The first step was identifying the compositions of bacterial communities. According to the literature, the vaginal microbiota in asymptomatic reproductive-age women can be categorized into five major bacterial community groups with distinct diversity and species compositions. Most vaginal communities are dominated by the Lactobacillus genus, which is able to produce lactic acid that consequently reduces vaginal pH and thus facilitates an acidic environment in the vagina [9]. In our study, we found that at the genus level, the vaginal flora in healthy girls was dominated primarily by Prevotella, Porphyromonas, Ezakiella, Peptoniphilus, and Fusobacterium. Prevotella, not Lactobacillus, was the predominant vaginal species in healthy prepubertal girls, although there is evidence that several species of Prevotella found in the vagina are associated with bacterial vaginosis (BV) [10]. Compared with the HVS group, the relative abundance of Granulicatella, Streptococcus, and Haemophilus, which have been found to be closely related to vaginal infection, was enriched in the VVS group [11, 12]. It has been reported that fecal flora is a significant cause of vulvovaginitis in prepubertal girls. To demonstrate the cause of the infection, fecal microbiome data was used to make a correlation. The gut microbiota in an infant appears unstructured, and it starts resembling adult microbiota by the age of 3 years. Our data showed that the composition of gut microbiota in healthy prepubertal girls was consistent with that in healthy adults and mainly contained Bacteroidetes, Firmicutes, Actinobacteria, and Proteobacteria [6].

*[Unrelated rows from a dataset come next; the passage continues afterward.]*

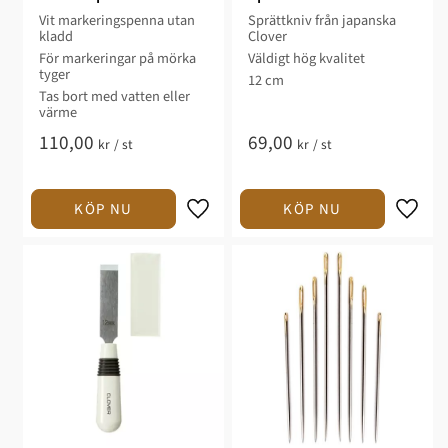
Vit markeringspenna utan
Sprättkniv från japanska
kladd
Clover
För markeringar på mörka
Väldigt hög kvalitet
tyger
12 cm
Tas bort med vatten eller
värme
110,00
69,00
kr
/
st
kr
/
st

Alpha diversity, representing the microbial diversity within each sample, was analyzed based on the OTU richness, the Shannon index, and the inverse Simpson index. In women of reproductive age, vaginal health includes vaginal microbiota with low diversity that is predominated by Lactobacillus. BV and high-risk sexual behavior are associated with increased diversity in the vaginal microbiome and a lack of Lactobacillus [13]. Unlike that in women of childbearing age, the vaginal microbiota in healthy prepubertal girls was highly diverse, similar to gut microbiota, while the microbial diversity in girls with vulvovaginitis was depleted significantly according to our results. To compare the bacterial community structures, we clustered all samples using PCoA, PCA, and hierarchical clustering (Bray-Curtis dissimilarities). At the OTU level, all samples strongly clustered according to vaginal or intestinal origins and rendered microbiota significantly different among the HF group, HVS group, and VVS group.

Conclusions

In this study, we found that the vaginal microbiome of healthy prepubertal girls was dominated by Prevotella, Porphyromonas, Ezakiella, and Peptoniphilus, with a high microbial diversity, which is inconsistent with the normal vaginal community structure of the majority of reproductive-age women. The vaginal microbiota associated with vulvovaginitis was less diverse, with an increased abundance of Granulicatella, Streptococcus, and Haemophilus. Furthermore, bacteria of fecal origin may not be the pathogen responsible for vulvovaginitis in prepubertal girls.